Third, I watched a comedy act by Aamer Rahman on the topic of reverse racism, which actually had me laughing at myself, awkward as it may be. Within a historical context his performance put my own privilege in focus and served as a great reminder of all the history lessons I’d missed at my middle class white girl’s school. I was embarrassed that I had taken such offence over something as trivial as a comment based on privilege that perhaps wasn’t worded as politically correctly as you’d hope. It’s hardly an ‘I’m not racist but…’ joke. The kind of joke, I might add, I’ve been guilty of letting slide on occasion myself. Not only that, I concluded that the same remark by a person with white skin wouldn’t have hit me quite so hard. You know, in the kind of way it’s OK for you to make jokes about your family but if someone else does – LOOK OUT!

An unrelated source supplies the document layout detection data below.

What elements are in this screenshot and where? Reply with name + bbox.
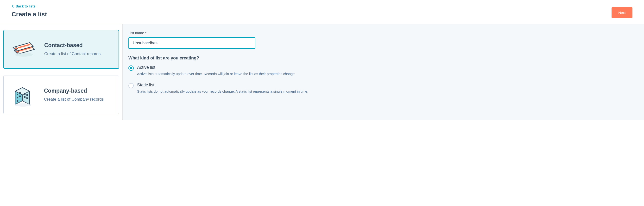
list-name-label: List name *	[128, 31, 638, 35]
header-left: Back to lists Create a list	[12, 4, 47, 18]
company-card-title: Company-based	[44, 88, 104, 94]
contact-card-content: Contact-based Create a list of Contact r…	[44, 42, 100, 57]
company-building-icon	[10, 82, 37, 108]
svg-rect-5	[17, 97, 18, 98]
contact-based-card[interactable]: Contact-based Create a list of Contact r…	[3, 30, 119, 69]
back-to-lists-link[interactable]: Back to lists	[12, 4, 47, 8]
list-name-input[interactable]	[128, 37, 256, 49]
next-button[interactable]: Next	[612, 7, 632, 18]
static-list-description: Static lists do not automatically update…	[137, 89, 308, 94]
content-area: Contact-based Create a list of Contact r…	[0, 24, 644, 120]
contact-card-title: Contact-based	[44, 42, 100, 49]
page-title: Create a list	[12, 11, 47, 18]
list-name-group: List name *	[128, 31, 638, 49]
company-card-content: Company-based Create a list of Company r…	[44, 88, 104, 102]
svg-rect-6	[19, 96, 21, 97]
svg-rect-4	[19, 92, 21, 94]
active-list-content: Active list Active lists automatically u…	[137, 65, 296, 77]
svg-rect-11	[26, 97, 28, 99]
svg-rect-7	[17, 100, 18, 102]
company-based-card[interactable]: Company-based Create a list of Company r…	[3, 76, 119, 114]
svg-rect-10	[24, 96, 26, 98]
svg-rect-8	[24, 93, 26, 95]
active-list-description: Active lists automatically update over t…	[137, 72, 296, 77]
svg-rect-3	[17, 94, 18, 95]
contact-card-description: Create a list of Contact records	[44, 51, 100, 57]
static-list-option: Static list Static lists do not automati…	[128, 83, 638, 94]
back-link-text: Back to lists	[16, 4, 35, 8]
active-list-radio[interactable]	[128, 66, 134, 71]
svg-point-1	[15, 48, 18, 50]
static-list-radio[interactable]	[128, 83, 134, 88]
static-list-content: Static list Static lists do not automati…	[137, 83, 308, 94]
active-list-label[interactable]: Active list	[137, 65, 296, 70]
company-card-description: Create a list of Company records	[44, 97, 104, 102]
page-header: Back to lists Create a list Next	[0, 0, 644, 24]
chevron-left-icon	[12, 5, 14, 8]
static-list-label[interactable]: Static list	[137, 83, 308, 88]
svg-point-12	[15, 103, 32, 107]
contact-list-icon	[10, 36, 37, 63]
form-panel: List name * What kind of list are you cr…	[123, 24, 644, 120]
active-list-option: Active list Active lists automatically u…	[128, 65, 638, 77]
svg-rect-9	[26, 94, 28, 96]
svg-point-2	[15, 53, 33, 57]
list-kind-heading: What kind of list are you creating?	[128, 56, 638, 61]
list-type-panel: Contact-based Create a list of Contact r…	[0, 24, 123, 120]
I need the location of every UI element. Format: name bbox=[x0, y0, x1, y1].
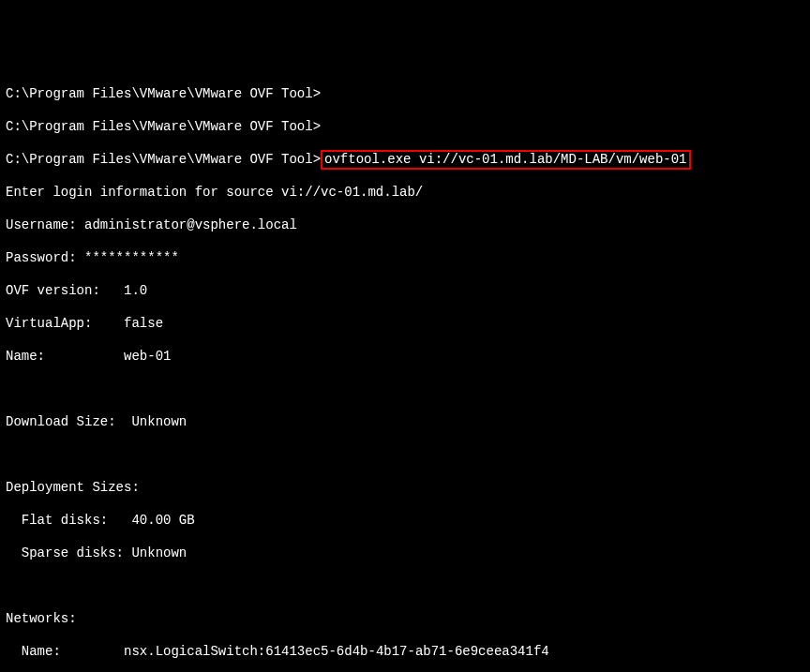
prompt-line: C:\Program Files\VMware\VMware OVF Tool> bbox=[6, 119, 804, 136]
download-size-line: Download Size: Unknown bbox=[6, 414, 804, 431]
networks-header: Networks: bbox=[6, 611, 804, 628]
download-size-value: Unknown bbox=[131, 414, 187, 429]
name-value: web-01 bbox=[124, 349, 171, 364]
blank-line bbox=[6, 381, 804, 398]
virtualapp-label: VirtualApp: bbox=[6, 316, 124, 331]
deployment-sizes-header: Deployment Sizes: bbox=[6, 480, 804, 497]
terminal-output[interactable]: C:\Program Files\VMware\VMware OVF Tool>… bbox=[6, 69, 804, 672]
password-value: ************ bbox=[84, 250, 179, 265]
blank-line bbox=[6, 447, 804, 464]
command-highlight: ovftool.exe vi://vc-01.md.lab/MD-LAB/vm/… bbox=[321, 150, 690, 171]
username-label: Username: bbox=[6, 217, 84, 232]
username-value: administrator@vsphere.local bbox=[84, 217, 297, 232]
network-name-line: Name: nsx.LogicalSwitch:61413ec5-6d4b-4b… bbox=[6, 644, 804, 661]
login-info: Enter login information for source vi://… bbox=[6, 185, 804, 202]
prompt-text: C:\Program Files\VMware\VMware OVF Tool> bbox=[6, 152, 321, 167]
password-line: Password: ************ bbox=[6, 250, 804, 267]
network-name-label: Name: bbox=[6, 644, 124, 659]
virtualapp-value: false bbox=[124, 316, 163, 331]
ovf-version-line: OVF version: 1.0 bbox=[6, 283, 804, 300]
sparse-disks-line: Sparse disks: Unknown bbox=[6, 545, 804, 562]
flat-disks-value: 40.00 GB bbox=[131, 513, 194, 528]
flat-disks-label: Flat disks: bbox=[6, 513, 131, 528]
blank-line bbox=[6, 578, 804, 595]
sparse-disks-label: Sparse disks: bbox=[6, 545, 131, 560]
username-line: Username: administrator@vsphere.local bbox=[6, 217, 804, 234]
ovf-version-label: OVF version: bbox=[6, 283, 124, 298]
name-line: Name: web-01 bbox=[6, 349, 804, 366]
network-name-value: nsx.LogicalSwitch:61413ec5-6d4b-4b17-ab7… bbox=[124, 644, 549, 659]
command-line: C:\Program Files\VMware\VMware OVF Tool>… bbox=[6, 152, 804, 169]
virtualapp-line: VirtualApp: false bbox=[6, 316, 804, 333]
password-label: Password: bbox=[6, 250, 84, 265]
download-size-label: Download Size: bbox=[6, 414, 131, 429]
prompt-line: C:\Program Files\VMware\VMware OVF Tool> bbox=[6, 86, 804, 103]
sparse-disks-value: Unknown bbox=[131, 545, 187, 560]
flat-disks-line: Flat disks: 40.00 GB bbox=[6, 513, 804, 530]
ovf-version-value: 1.0 bbox=[124, 283, 147, 298]
name-label: Name: bbox=[6, 349, 124, 364]
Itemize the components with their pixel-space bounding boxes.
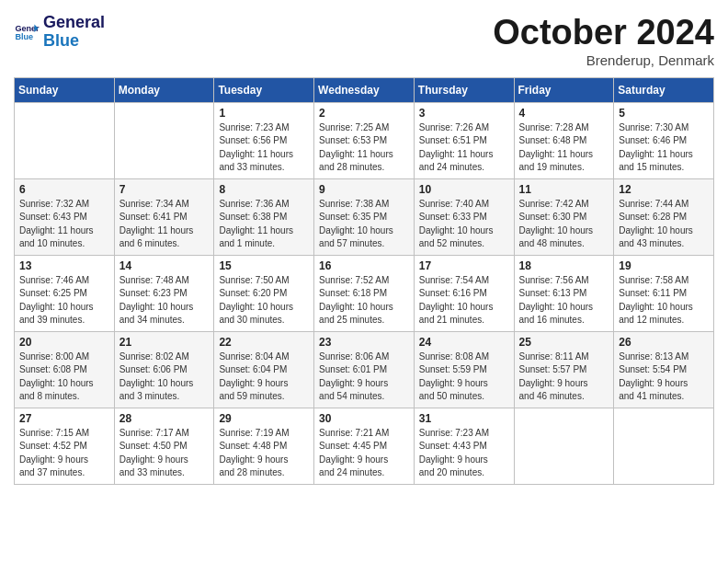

I took the time to look at some links posted by the man about some of his community members who had indeed been gunned down unarmed in American neighbourhoods and I have to say, I was shocked that this doesn’t receive the mainstream media coverage that it should. The fact that this surprised me, surprised me, given all the other terrible things mainstream media omits to feed us while be ravage hungrily on the feast that is The Bachelor. Yep, suck that up, white girl!

Since this incident I have awoken to the fact that reverse racism is problematic in and of itself, suggesting that people don’t have a right to express opinions that don’t suit a white and privileged majority – the one made up of myself, my community and the mainstream media. Arguments against ignorance of mental health issues is one thing but labelling someone racist for providing commentary against a privileged majority is quite another.  If I ever encounter commentary on my white privilege again, I’ll nod silently. I won’t be nodding knowingly for I’ve never walked in the shoes of another, but rather by way of acknowledgement that there’s still no even standing in society, whether it comes to media commentary, inappropriate jokes or even racism itself.

Naomi Snell is a Monash University graduate and former editor of the student newspaper Lot’s Wife. A weekly columnist for The Good Men Project and member of Writer’s Victoria, Naomi is currently working towards the publication of her own memoirs, Two Worlds Colliding.